Quand sonne le glas
Certains arrivent par grappes, par deux, ou même seuls.
Certains en silence, d’autres en chuchotant. Une marée sombre qui s’écoule lentement vers l’église, répondant à l’invitation funèbre.
Sur le parvis, on se salue d’un signe de tête, on se murmure quelques mots. Il y a des accolades furtives, des mains pressées plus longtemps qu’à l’ordinaire. Des regards fuyants, ou au contraire, insistants. Et ces phrases, répétées à mi-voix comme une litanie :
— C’est fou quand même…
— Un tel drame.
— On s’en doutait, quelque part.
— Qui aurait cru…
Personne ne parle trop fort. Personne ne veut avoir l’air de savoir. Et pourtant, la foule attend. La foule guette.
Le vent agite les branches neuves des arbres de la petite place pavée. Derrière, la mairie-école. Devant, l’église. Et entre les deux, ce parvis qui n’a jamais vu autant de monde.

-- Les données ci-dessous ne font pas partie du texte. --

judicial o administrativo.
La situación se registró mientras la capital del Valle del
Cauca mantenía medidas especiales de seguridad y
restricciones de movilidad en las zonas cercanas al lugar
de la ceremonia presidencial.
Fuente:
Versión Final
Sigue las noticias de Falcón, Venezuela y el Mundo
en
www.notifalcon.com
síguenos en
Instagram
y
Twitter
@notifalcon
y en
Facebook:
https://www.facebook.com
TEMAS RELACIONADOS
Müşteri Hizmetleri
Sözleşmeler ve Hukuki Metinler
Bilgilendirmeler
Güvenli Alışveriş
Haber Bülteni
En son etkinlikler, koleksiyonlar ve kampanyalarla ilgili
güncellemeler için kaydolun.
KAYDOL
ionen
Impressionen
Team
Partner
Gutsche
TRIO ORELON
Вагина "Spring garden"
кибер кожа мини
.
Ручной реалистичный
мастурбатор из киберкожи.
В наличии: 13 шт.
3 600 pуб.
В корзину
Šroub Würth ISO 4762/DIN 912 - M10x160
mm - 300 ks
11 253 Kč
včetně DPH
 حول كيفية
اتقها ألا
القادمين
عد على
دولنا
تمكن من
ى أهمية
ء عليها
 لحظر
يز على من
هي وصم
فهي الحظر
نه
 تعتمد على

Ils signent les registres posés sur des chevalets en bois de chaque côté de l’entrée, un vieux monsieur se tient là, les joues creusées, la main tremblante. Il ne demande rien, tend juste le stylo à la personne suivante. Les noms s’ajoutent les uns aux autres, montrer qu'on y était, dans une lente procession de lettres et de soupirs.

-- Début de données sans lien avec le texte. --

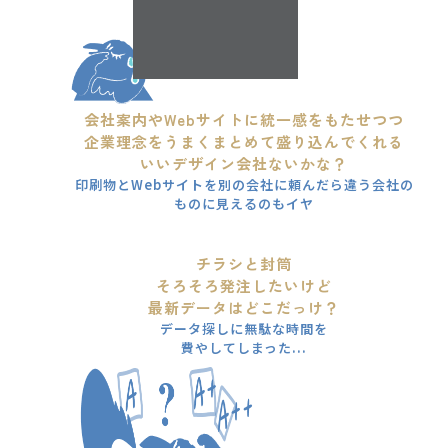
会社案内やWebサイトに統一感をもたせつつ
企業理念をうまくまとめて盛り込んでくれる
いいデザイン会社ないかな？
印刷物とWebサイトを別の会社に頼んだら違う会社の
ものに見えるのもイヤ
チラシと封筒
そろそろ発注したいけど
最新データはどこだっけ？
データ探しに無駄な時間を
費やしてしまった...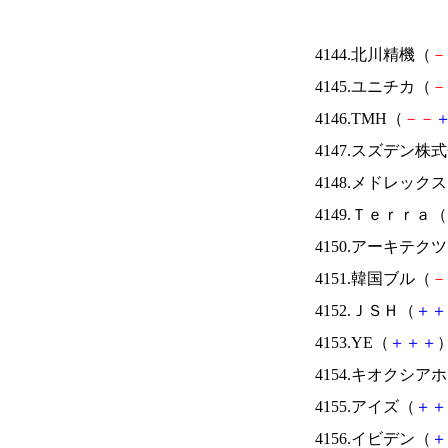
4144.北川精機（
－
4145.ユニチカ（
－
4146.TMH（
－
－
4147.スズデン株
4148.メドレック
4149.Ｔｅｒｒａ（
4150.アーキテク
4151.韓国ブル（
－
4152.ＪＳＨ（
＋
＋
4153.YE（
＋
＋
＋
）
4154.キオクシ
4155.アイズ（
＋
＋
4156.イビデン（
＋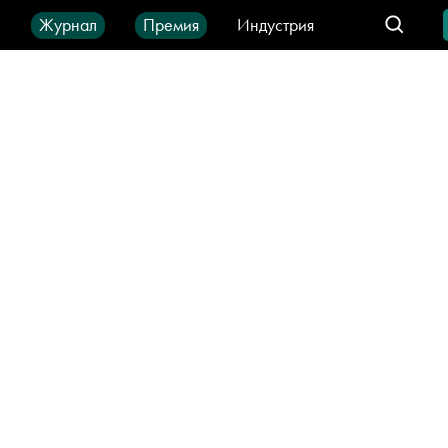
ы
Журнал
Премия
Индустрия
део
Город
IT-продукты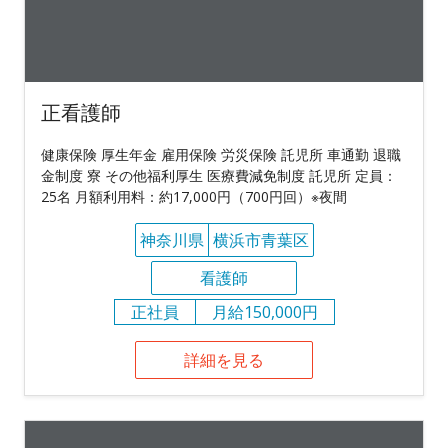
正看護師
健康保険 厚生年金 雇用保険 労災保険 託児所 車通勤 退職
金制度 寮 その他福利厚生 医療費減免制度 託児所 定員：
25名 月額利用料：約17,000円（700円回）※夜間
神奈川県
横浜市青葉区
看護師
正社員
月給150,000円
詳細を見る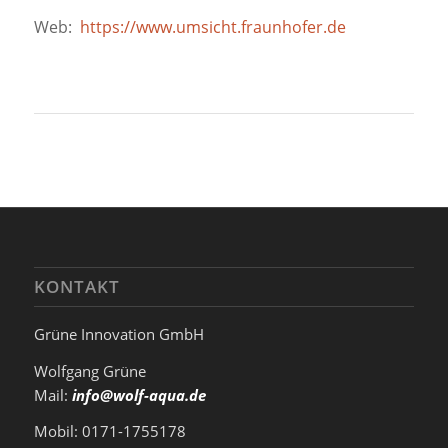
Web:
https://www.umsicht.fraunhofer.de
KONTAKT
Grüne Innovation GmbH
Wolfgang Grüne
Mail:
info@wolf-aqua.de
Mobil: 0171-1755178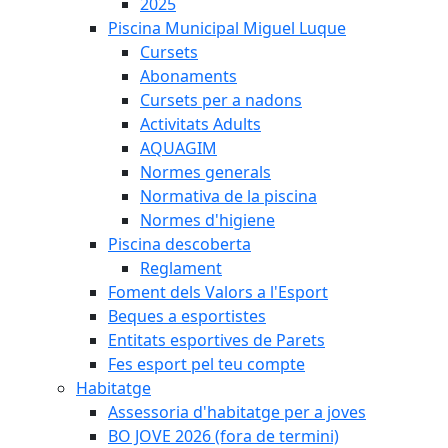
2025
Piscina Municipal Miguel Luque
Cursets
Abonaments
Cursets per a nadons
Activitats Adults
AQUAGIM
Normes generals
Normativa de la piscina
Normes d'higiene
Piscina descoberta
Reglament
Foment dels Valors a l'Esport
Beques a esportistes
Entitats esportives de Parets
Fes esport pel teu compte
Habitatge
Assessoria d'habitatge per a joves
BO JOVE 2026 (fora de termini)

Certains attendent dehors, d’autres entrent déjà, inquiets de ne pas avoir de place assise. La petite église s’anime peu à peu de cette foule lasse tout autant que curieuse. Le murmure s’épaissit, engourdit l’espace, se dépose sur les épaules. On dirait qu’il flotte dans l’air quelque chose qu’on n’ose pas nommer. Une gêne peut-être. Une honte. Ou une fatigue ancienne.
Puis, enfin, les cloches résonnent, lentes et graves, comme un souffle suspendu. Un son lourd, profond, qui semble faire vibrer la pierre elle-même.
Une silhouette s’avance.
Le prêtre.
Et dans la foule, le silence devient total.